Entries taken from a collection:
···

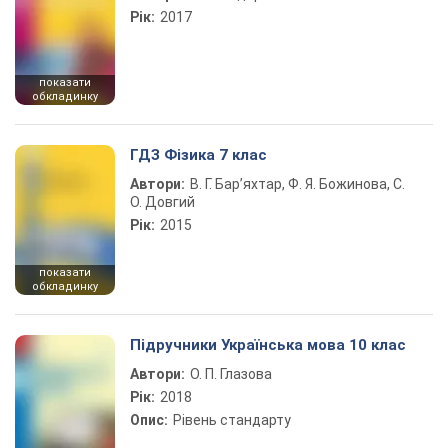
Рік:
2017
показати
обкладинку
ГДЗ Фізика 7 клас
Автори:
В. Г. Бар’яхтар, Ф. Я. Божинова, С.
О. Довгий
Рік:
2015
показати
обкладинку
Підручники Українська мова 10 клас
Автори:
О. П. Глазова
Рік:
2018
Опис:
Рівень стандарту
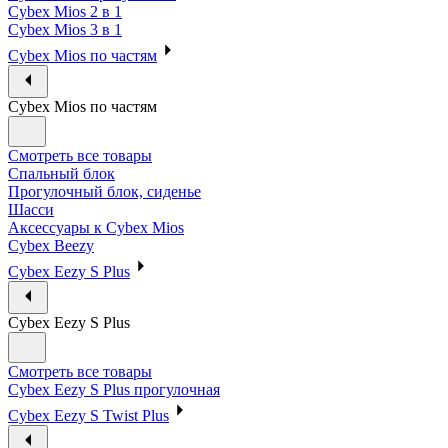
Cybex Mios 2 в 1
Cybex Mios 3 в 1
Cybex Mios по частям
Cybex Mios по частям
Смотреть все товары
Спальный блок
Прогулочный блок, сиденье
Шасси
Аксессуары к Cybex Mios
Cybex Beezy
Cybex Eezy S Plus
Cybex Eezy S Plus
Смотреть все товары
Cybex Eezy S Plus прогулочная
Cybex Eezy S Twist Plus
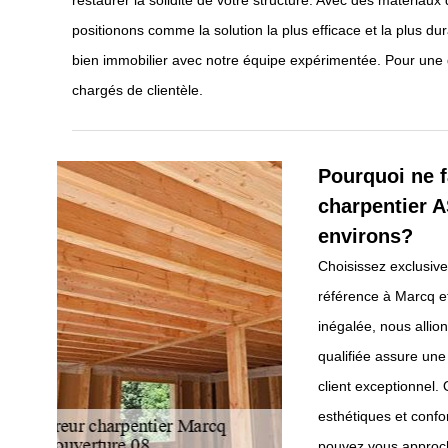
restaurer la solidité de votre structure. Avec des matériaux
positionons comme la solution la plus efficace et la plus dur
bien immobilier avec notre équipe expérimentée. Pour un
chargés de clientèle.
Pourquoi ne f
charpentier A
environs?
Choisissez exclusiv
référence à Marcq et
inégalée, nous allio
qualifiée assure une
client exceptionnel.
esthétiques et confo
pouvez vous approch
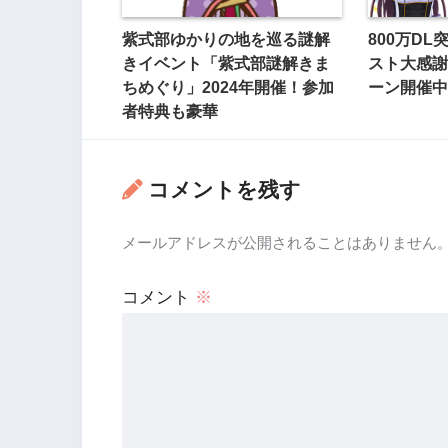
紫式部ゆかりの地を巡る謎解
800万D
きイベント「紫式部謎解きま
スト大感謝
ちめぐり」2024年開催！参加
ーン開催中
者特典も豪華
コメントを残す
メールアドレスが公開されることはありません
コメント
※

···

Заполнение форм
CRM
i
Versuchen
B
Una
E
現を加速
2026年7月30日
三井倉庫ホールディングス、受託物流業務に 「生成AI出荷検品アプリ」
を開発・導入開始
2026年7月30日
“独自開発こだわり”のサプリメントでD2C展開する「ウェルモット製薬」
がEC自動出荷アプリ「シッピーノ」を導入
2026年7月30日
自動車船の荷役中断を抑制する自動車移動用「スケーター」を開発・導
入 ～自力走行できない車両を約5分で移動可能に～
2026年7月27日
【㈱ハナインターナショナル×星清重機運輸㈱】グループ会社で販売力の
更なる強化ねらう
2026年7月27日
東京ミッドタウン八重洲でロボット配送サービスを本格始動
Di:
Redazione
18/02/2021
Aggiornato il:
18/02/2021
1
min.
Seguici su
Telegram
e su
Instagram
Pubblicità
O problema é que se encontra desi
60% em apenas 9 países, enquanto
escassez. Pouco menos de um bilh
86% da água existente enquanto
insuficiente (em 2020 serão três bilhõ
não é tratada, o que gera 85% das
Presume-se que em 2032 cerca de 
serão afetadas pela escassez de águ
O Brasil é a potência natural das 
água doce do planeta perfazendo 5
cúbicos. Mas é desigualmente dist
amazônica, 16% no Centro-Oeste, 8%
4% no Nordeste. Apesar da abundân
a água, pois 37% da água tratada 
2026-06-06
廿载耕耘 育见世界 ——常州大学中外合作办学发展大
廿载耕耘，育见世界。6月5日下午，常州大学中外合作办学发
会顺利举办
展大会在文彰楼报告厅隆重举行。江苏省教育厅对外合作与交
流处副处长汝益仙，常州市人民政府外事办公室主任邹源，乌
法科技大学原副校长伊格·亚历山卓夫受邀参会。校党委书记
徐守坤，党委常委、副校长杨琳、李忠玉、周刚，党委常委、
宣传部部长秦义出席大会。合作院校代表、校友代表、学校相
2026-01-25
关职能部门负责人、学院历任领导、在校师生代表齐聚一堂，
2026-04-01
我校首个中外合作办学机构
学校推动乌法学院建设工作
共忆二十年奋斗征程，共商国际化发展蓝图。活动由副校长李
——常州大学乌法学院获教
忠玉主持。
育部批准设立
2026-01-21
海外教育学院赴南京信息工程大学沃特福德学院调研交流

···

From the entries above, give again exactly the lines running from the line with "a água, pois 37% da água tratada" to the line with "海外教育学院赴南京信息工程大学沃特福德学院调研交流"; include both of those lines.

a água, pois 37% da água tratada 
2026-06-06
廿载耕耘 育见世界 ——常州大学中外合作办学发展大
廿载耕耘，育见世界。6月5日下午，常州大学中外合作办学发
会顺利举办
展大会在文彰楼报告厅隆重举行。江苏省教育厅对外合作与交
流处副处长汝益仙，常州市人民政府外事办公室主任邹源，乌
法科技大学原副校长伊格·亚历山卓夫受邀参会。校党委书记
徐守坤，党委常委、副校长杨琳、李忠玉、周刚，党委常委、
宣传部部长秦义出席大会。合作院校代表、校友代表、学校相
2026-01-25
关职能部门负责人、学院历任领导、在校师生代表齐聚一堂，
2026-04-01
我校首个中外合作办学机构
学校推动乌法学院建设工作
共忆二十年奋斗征程，共商国际化发展蓝图。活动由副校长李
——常州大学乌法学院获教
忠玉主持。
育部批准设立
2026-01-21
海外教育学院赴南京信息工程大学沃特福德学院调研交流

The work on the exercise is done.